Kremlin blasts Baltic States over "massive human rights violations"

  • 2015-11-12
  • BNS/TBT-STAFF/VILNIUS

Thursday November 12, 2015, saw Sergei Naryshkin, the Speaker of Russian State Duma’s lower house lash out at the Baltic States over what he described as “massive human rights violations" towards their Russian-speaking populations.

He focused specifically on the status of Russian-speakers as stateless residents in Latvia and Estonia.

According to the Interfax news agency, Naryshkin said the unwillingness on behalf of European MEPs to notice massive human rights violations in the Baltic countries had become a dangerous trend.

"There is no doubt we are concerned about the growing number of such cases, which have become a harmful and dangerous tradition,” said Naryshkin. “For example, the accommodation of neo-Nazi movements and the shameful unwillingness to pay attention to massive human rights violations in the Baltic republics.

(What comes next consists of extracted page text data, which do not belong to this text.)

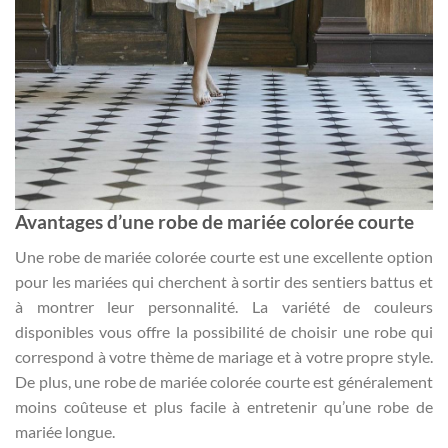
Avantages d’une robe de mariée colorée courte
Une robe de mariée colorée courte est une excellente option
pour les mariées qui cherchent à sortir des sentiers battus et
à montrer leur personnalité. La variété de couleurs
disponibles vous offre la possibilité de choisir une robe qui
correspond à votre thème de mariage et à votre propre style.
De plus, une robe de mariée colorée courte est généralement
moins coûteuse et plus facile à entretenir qu’une robe de
mariée longue.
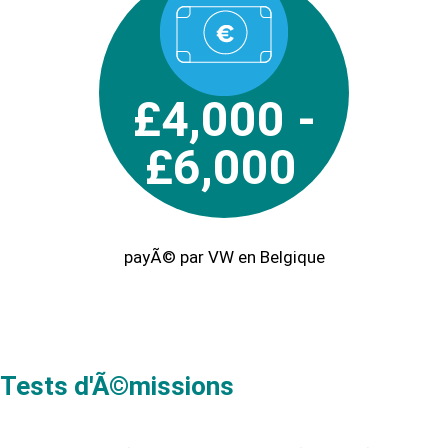
£4,000 -
£6,000
payÃ© par VW en Belgique
Tests d'Ã©missions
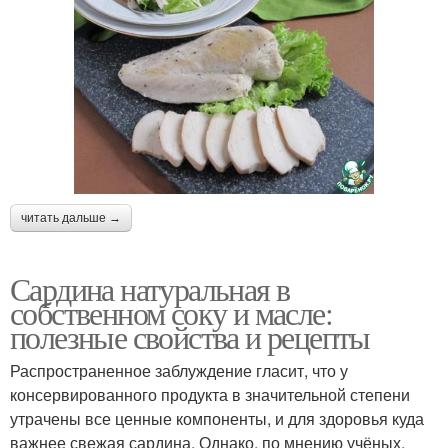
читать дальше →
Сардина натуральная в
собственном соку и масле:
полезные свойства и рецепты
Распространенное заблуждение гласит, что у
консервированного продукта в значительной степени
утрачены все ценные компоненты, и для здоровья куда
важнее свежая сардина. Однако, по мнению учёных,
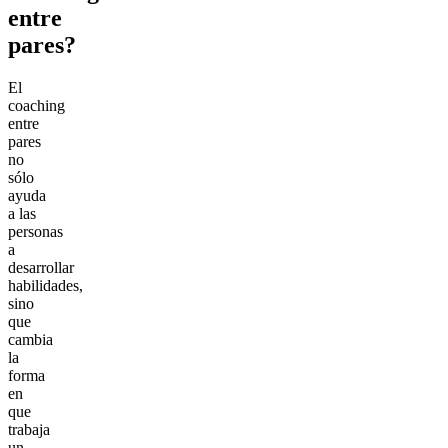
entre
pares?
El
coaching
entre
pares
no
sólo
ayuda
a las
personas
a
desarrollar
habilidades,
sino
que
cambia
la
forma
en
que
trabaja
un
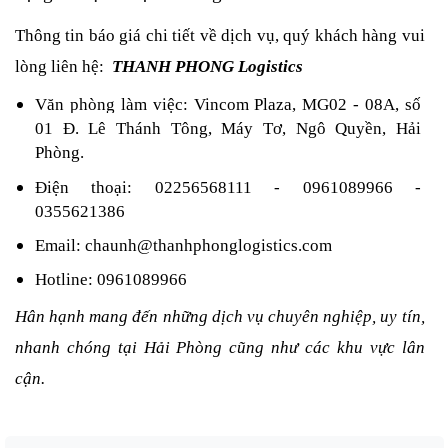
Thông tin báo giá chi tiết về dịch vụ, quý khách hàng vui
lòng liên hệ:
THANH PHONG Logistics
Văn phòng làm việc: Vincom Plaza, MG02 - 08A, số
01 Đ. Lê Thánh Tông, Máy Tơ, Ngô Quyền, Hải
Phòng.
Điện thoại: 02256568111 - 0961089966 -
0355621386
Email: chaunh@thanhphonglogistics.com
Hotline: 0961089966
Hân hạnh mang đến những dịch vụ chuyên nghiệp, uy tín,
nhanh chóng tại Hải Phòng cũng như các khu vực lân
cận.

"The notorious and odious non-citizenship institution applied to hundreds of thousands of people in Latvia and Estonia belongs to the same category.”

Naryshkin’s comments came at a meeting entitled "20 Years in the Council of Europe - Lessons and Prospects."

According to Naryshkin, this approach undermines the fundamental values and principles of the Council of Europe.

The Russian Federation joined the Council of Europe in 1995. 

”Back then Russia did not see the Council of Europe as a certain entrance hall of the European Union, although we can feel that some of our political opponents would probably agree to such a humiliating position of the Council of Europe," he said.

“At the same time, Russia has no right to isolate itself or to wait until the problems vanish by themselves.

"Quite the opposite, we should build new routes of cooperation and interaction with the Council of Europe and energetically use European legal and judicial instruments to protect the interests and rights of our citizens and our compatriots living in European countries."